The idea: Be Food Smart
In collaboration with: OgilvyOne / MEC / M&C Saatchi / Freud Communications / Carat and Kantar
Wet wipes. Cotton buds. Make-up pads. Cooking fat.
Put them down the loo, or the sink, and you could have a blockage on your hands. Worse still, that blockage can force sewage back into your home.
Lack of awareness means this is a growing problem – 55,000 Thames Water customers are now affected every year, with 7,000 experiencing sewage backing up into their homes and gardens. Blockages also cause road closures, street flooding and polluted watercourses. All this adds about £12 million to customers’ bills every year.
London and the Thames Valley are amongst the worst affected areas. So our challenge was to raise awareness of the problem and get Thames Water customers to change their pipe-clogging ways.
Small actions can have big consequences
Flushing a cotton bud down the loo may seem insignificant, but the collective result of lots of people believing it’s okay is anything but. Fortunately, a small change in behaviour is all that’s required to prevent the problem in the first place.
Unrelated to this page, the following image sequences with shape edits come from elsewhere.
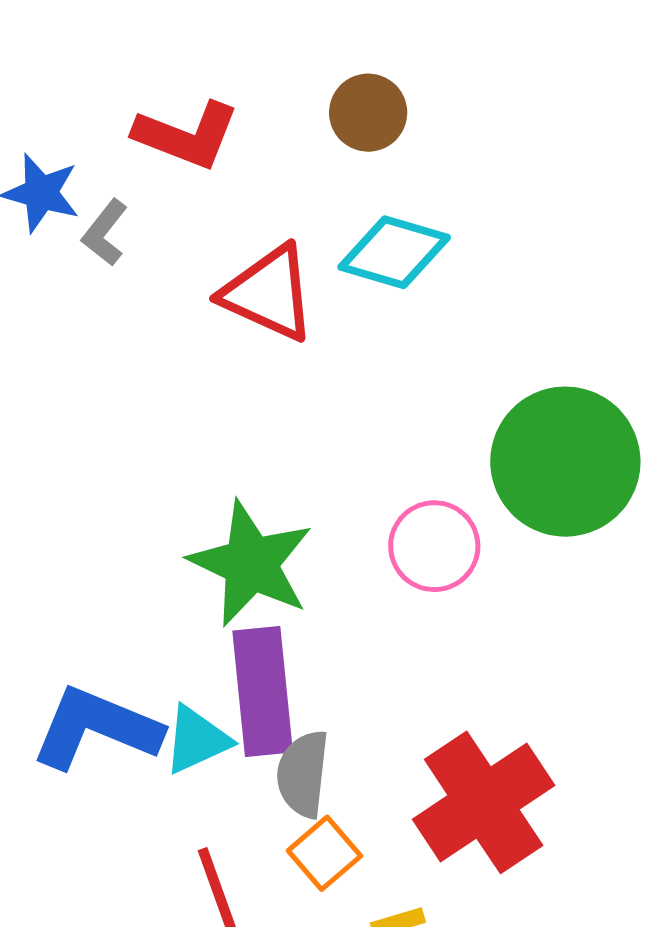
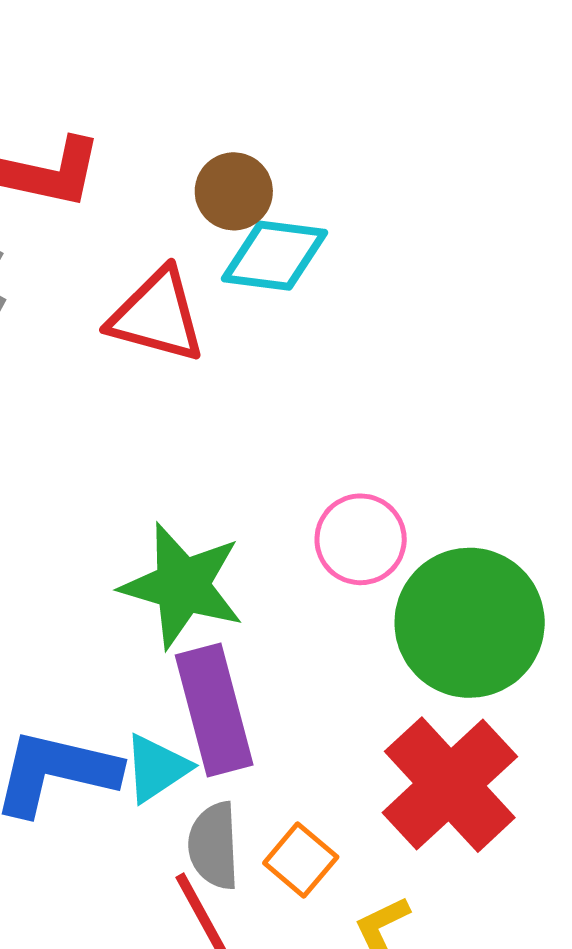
brown circle: (368, 113) -> (234, 191), moved
green circle: (565, 462) -> (470, 623), moved
gray semicircle: (303, 774) -> (214, 846), moved

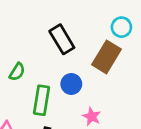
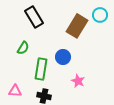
black rectangle: (62, 39) -> (34, 17), moved
brown rectangle: (107, 57) -> (77, 26), moved

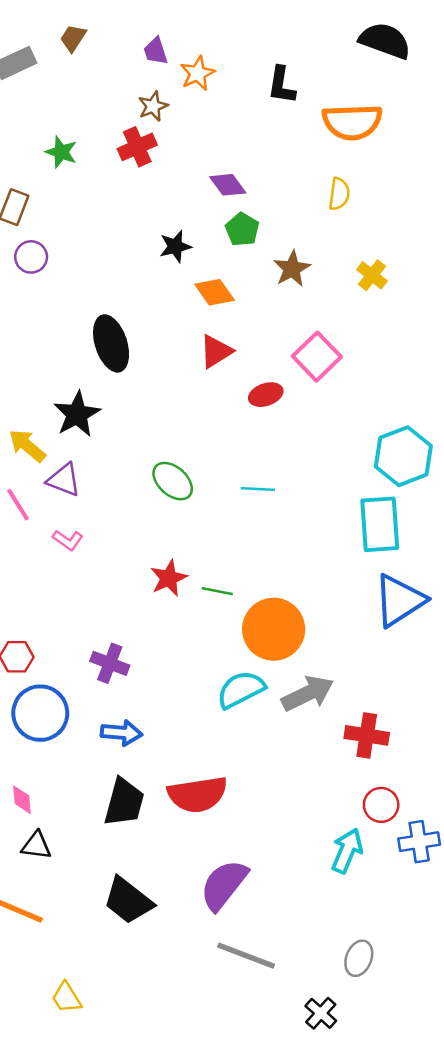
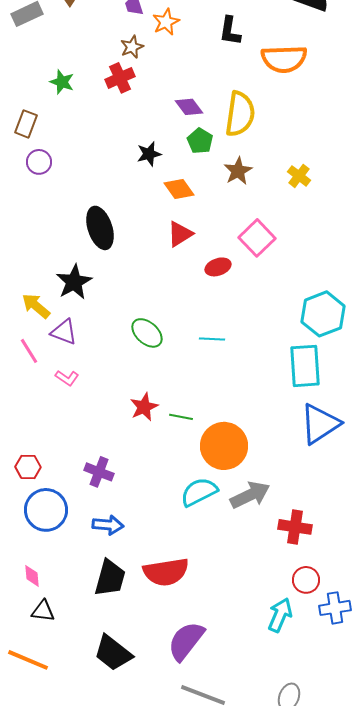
yellow semicircle: (339, 194) -> (240, 114), moved, size x1.8

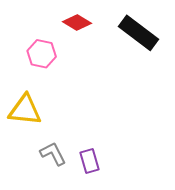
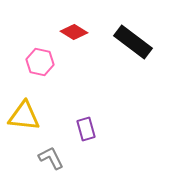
purple rectangle: (90, 161) -> (86, 129), moved

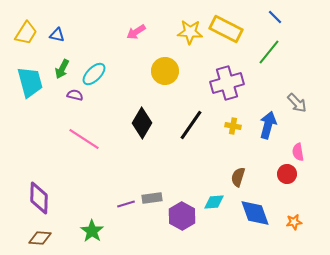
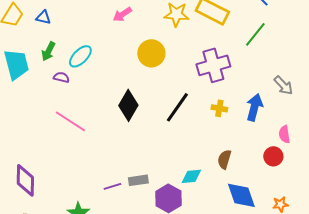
cyan diamond: (214, 202) -> (191, 176), moved

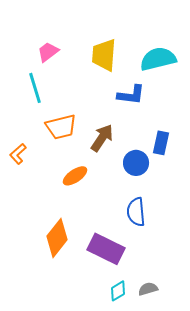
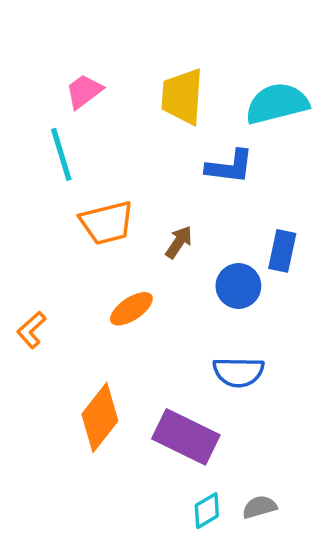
brown arrow: (102, 138) -> (179, 242), size x0.7
orange L-shape: (18, 154) -> (31, 330), moved
blue semicircle: (136, 212) -> (238, 372), turned -84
The small behavioural change we’re talking about is getting Thames Water customers to use the bin. And that’s what led us to ‘Bin it – don’t block it’.
To change behaviour we needed to explain what actually happens when a pipe becomes blocked. There’s a sequence of events that starts with flushing the wrong things away and ends with a flooded home. So our campaign was designed to explain this ‘cause and effect’.
We created a range of executions that dramatise the dire consequences that can grow from seemingly innocuous actions
Awareness of the problem was delivered via posters in targeted postcodes. Digital display advertising on the Google Display Network and Facebook reached households in key hotspots and drove traffic to a campaign microsite that explained how to avoid blockages.
Direct mail was sent to over 260,000 households in our highest-risk areas. Our mailer not only provided helpful information, but included a free fat trap as well, to aid the correct disposal of cooking fat.